Stigmatiser un enfant, c’est le meilleur moyen de le pousser à se cacher, pas à se bouger.
Le sport, oui, mais où sont les moyens ?
Les députés veulent aussi faire respecter les trois heures d’EPS en primaire et passer à quatre heures au collège.
Là, on applaudit : le sport, c’est la base pour lutter contre l’obésité infantile.
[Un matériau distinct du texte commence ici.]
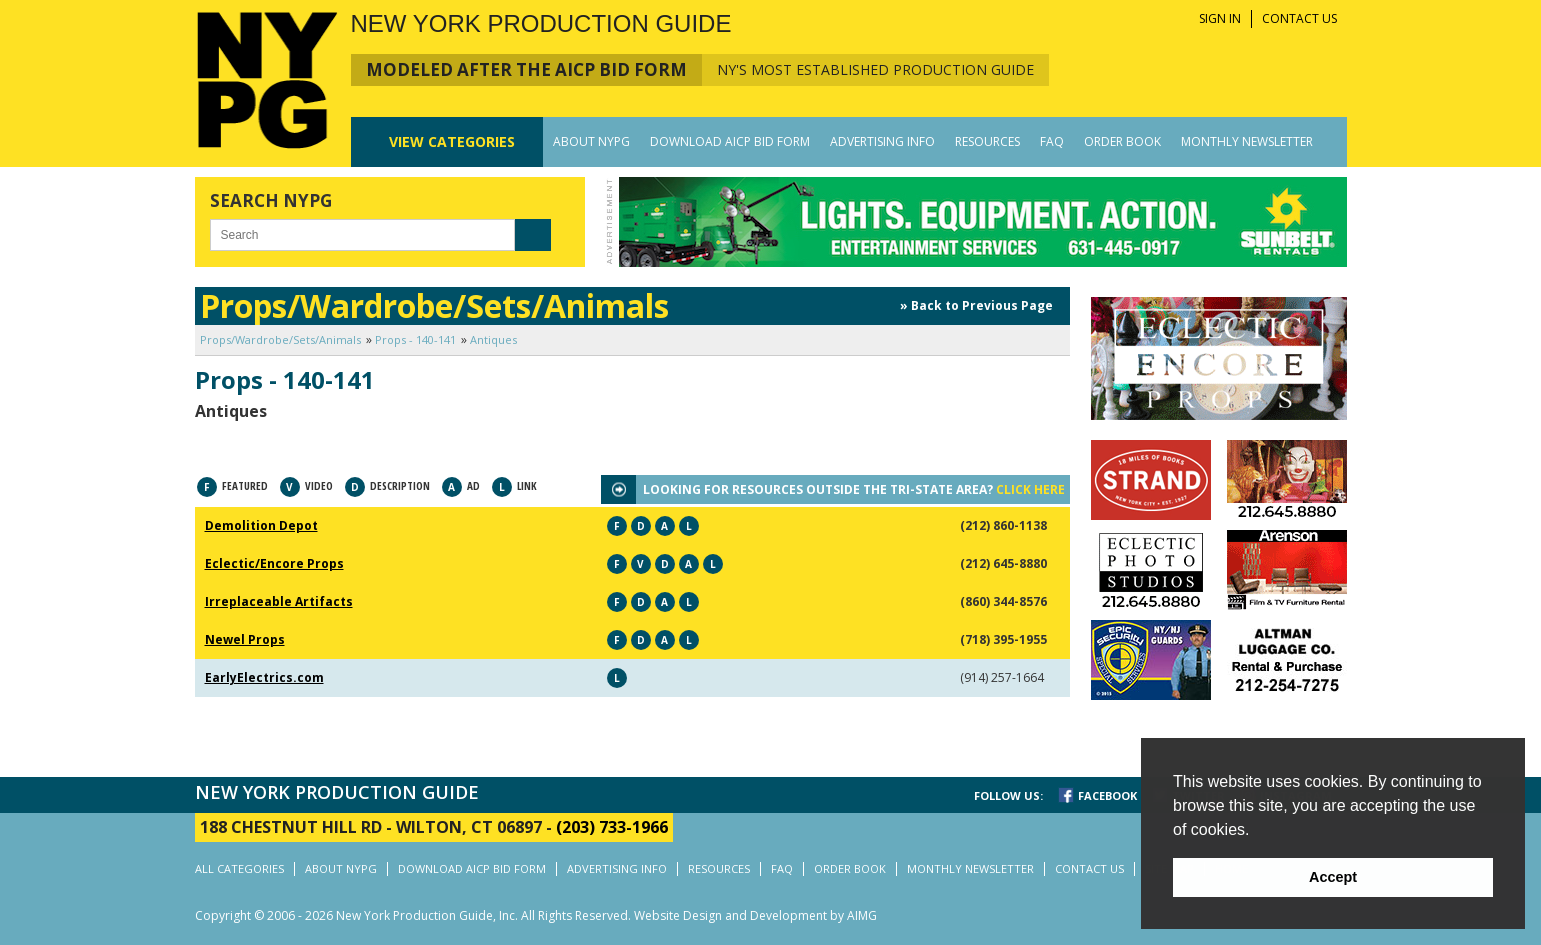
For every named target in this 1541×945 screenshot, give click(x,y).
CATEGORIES (452, 141)
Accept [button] (1333, 877)
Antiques (493, 339)
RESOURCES (987, 141)
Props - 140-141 (415, 339)
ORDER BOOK (1122, 141)
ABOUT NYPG (591, 141)
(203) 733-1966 (612, 827)
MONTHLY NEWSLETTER (1247, 141)
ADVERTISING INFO (882, 141)
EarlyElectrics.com (264, 677)
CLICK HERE (1030, 489)
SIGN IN (1220, 18)
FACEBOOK (1107, 795)
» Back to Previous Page (976, 305)
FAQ (1052, 141)
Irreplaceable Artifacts (279, 601)
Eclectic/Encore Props (274, 563)
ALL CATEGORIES (239, 868)
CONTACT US (1299, 18)
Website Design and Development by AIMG (755, 915)
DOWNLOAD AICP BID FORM (730, 141)
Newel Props (245, 639)
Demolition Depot (261, 525)
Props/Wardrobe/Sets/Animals (280, 339)
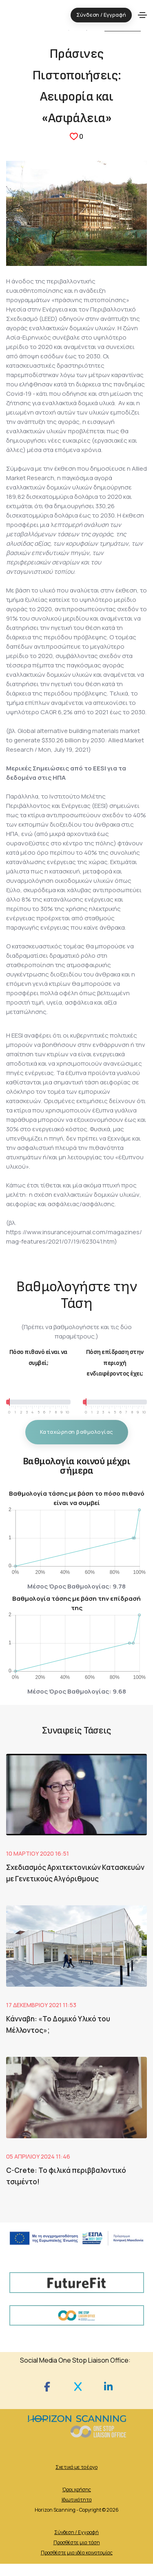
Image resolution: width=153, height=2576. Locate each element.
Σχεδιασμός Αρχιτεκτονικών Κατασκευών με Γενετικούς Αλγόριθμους (75, 1873)
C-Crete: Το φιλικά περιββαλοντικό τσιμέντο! (66, 2176)
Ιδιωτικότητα (77, 2499)
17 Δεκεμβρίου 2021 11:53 (41, 2005)
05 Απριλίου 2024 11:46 (38, 2156)
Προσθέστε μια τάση (76, 2542)
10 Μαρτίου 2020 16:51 (37, 1853)
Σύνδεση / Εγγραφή (76, 2532)
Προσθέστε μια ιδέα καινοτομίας (77, 2552)
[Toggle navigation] (142, 15)
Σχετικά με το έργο (76, 2467)
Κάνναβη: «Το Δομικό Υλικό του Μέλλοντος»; (58, 2024)
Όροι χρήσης (76, 2489)
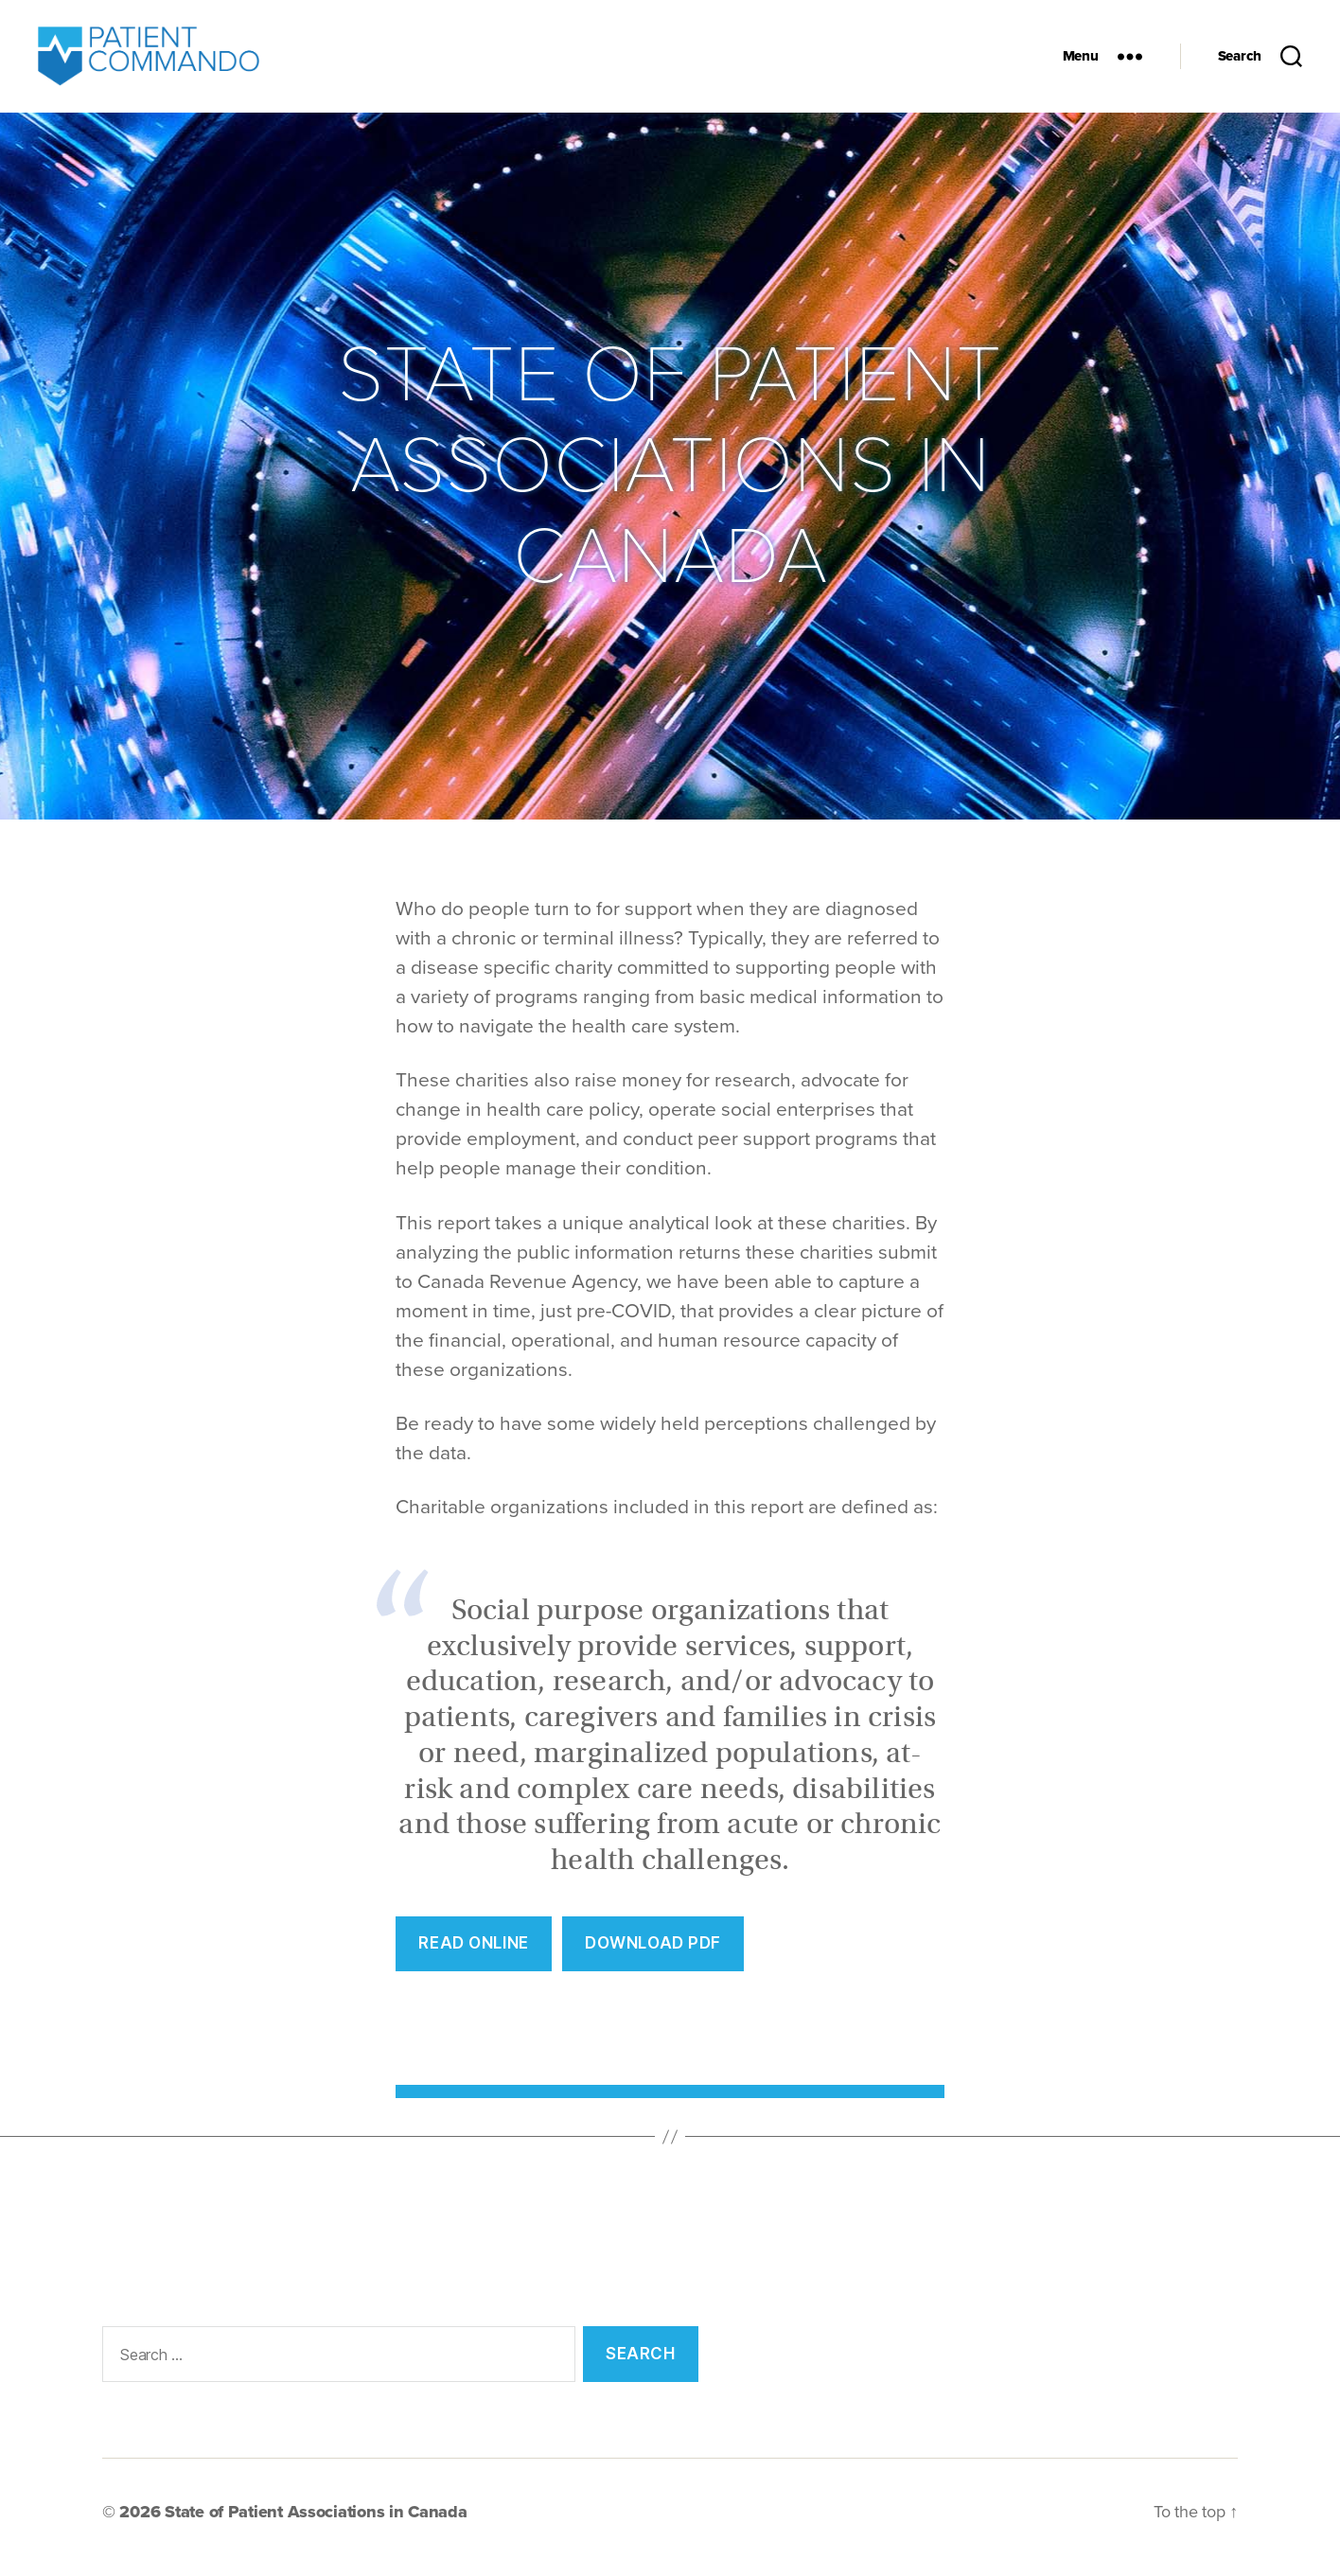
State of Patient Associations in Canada (316, 2522)
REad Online (473, 1953)
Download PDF (653, 1953)
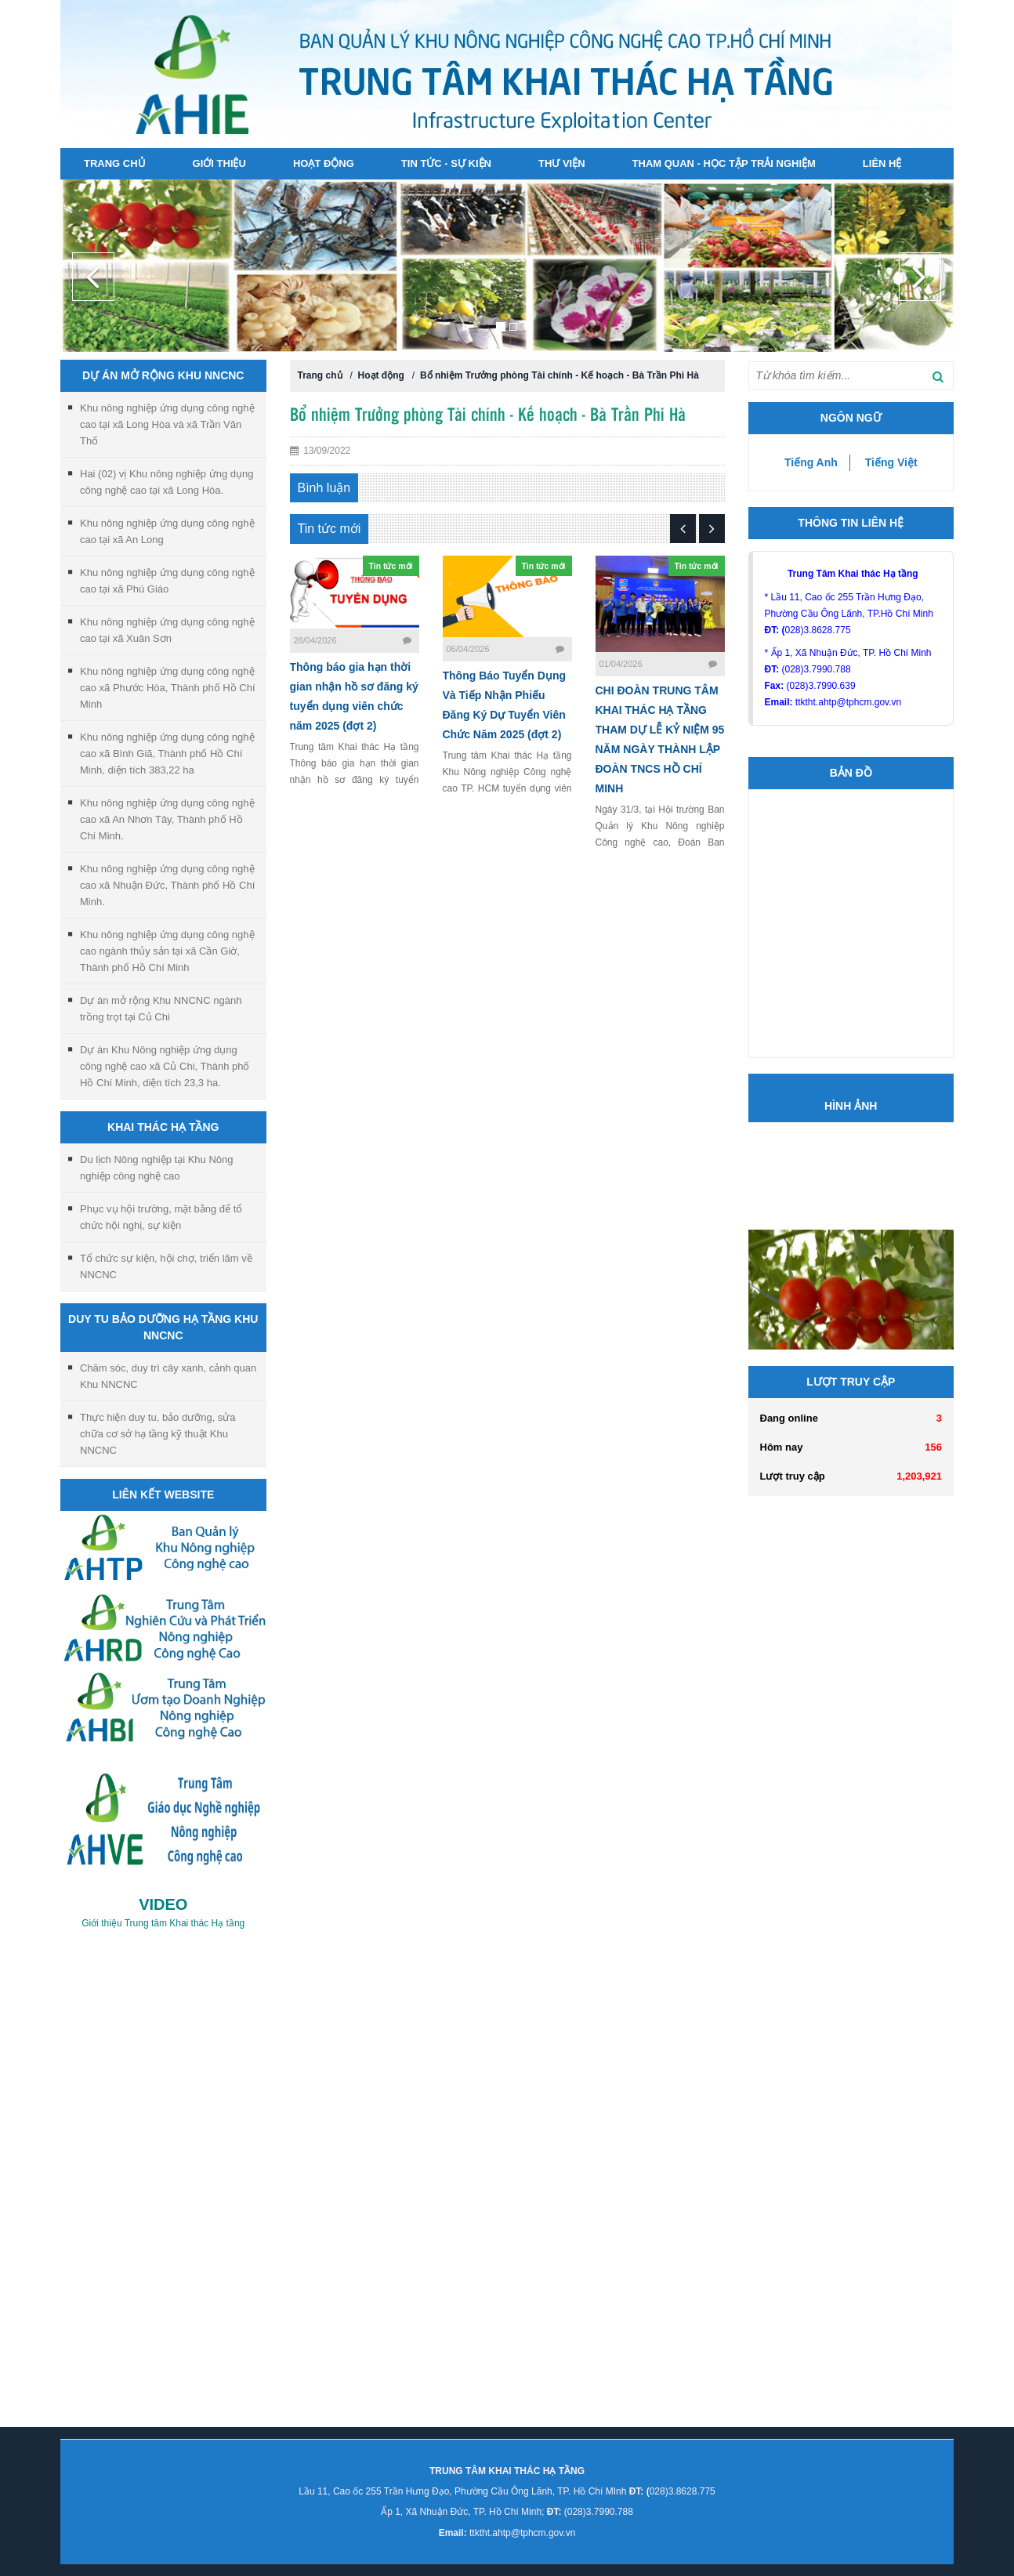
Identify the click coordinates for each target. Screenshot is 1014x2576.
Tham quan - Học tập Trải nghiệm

Sauf que, soyons sérieux, qui va payer ? Les profs d’EPS manquent, les infrastructures aussi.
Un rapport sénatorial de 2024 disait que seulement 42 % des écoles appliquent les 30 minutes d’activité physique quotidienne promises pour les JO de Paris.
Alors, quatre heures par semaine, c’est un joli rêve, mais sans budget, ça reste un slogan.
Et pendant ce temps, on pointe du doigt les gamins, comme si c’était leur faute s’ils passent leurs journées sur des écrans ou à bouffer des nuggets.
Et si on regardait ailleurs ?
Le vrai scandale, il est là : on préfère peser les enfants plutôt que de s’attaquer à la « malbouffe ».
Qui prépare les repas de ces mômes ? Des parents débordés, souvent, qui réchauffent des plats surgelés bourrés de sucre et de gras.
The Lancet parle d’une « épidémie mondiale » d’ici 2050, avec 360 millions d’ados obèses si rien ne change.
Mais au lieu de taxer les produits sucrés ou d’éduquer les familles, on met une balance dans les écoles.
C’est comme mettre un pansement sur une jambe cassée.
L’obésité infantile, c’est un problème systémique : inégalités sociales, manque d’éducation alimentaire, pub pour la junk food partout.
Peser les gamins, ça ne change rien à ça.
Au mieux, ça donne des chiffres. Au pire, ça brise des enfances.
Un miroir qu’on refuse de regarder
Alors, bonne idée ou pas ? Pour moi, c’est un non.
Cette mesure sent la solution facile, celle qui fait semblant d’agir sans toucher aux vrais responsables.
L’école devrait être un lieu d’apprentissage, pas un centre de contrôle.
Si on veut vraiment lutter contre l’obésité infantile, commençons par les cantines, les pubs, les inégalités.
Peser un enfant, c’est le voir comme un problème, pas comme un avenir.
Et ça, c’est peut-être le pire message qu’on puisse envoyer.
Moi, j’ai survécu aux moqueries, mais je serais pas là à écrire si on m’avait mis sur une balance à 8 ans devant toute la classe.
Alors, messieurs les députés, trouvez autre chose.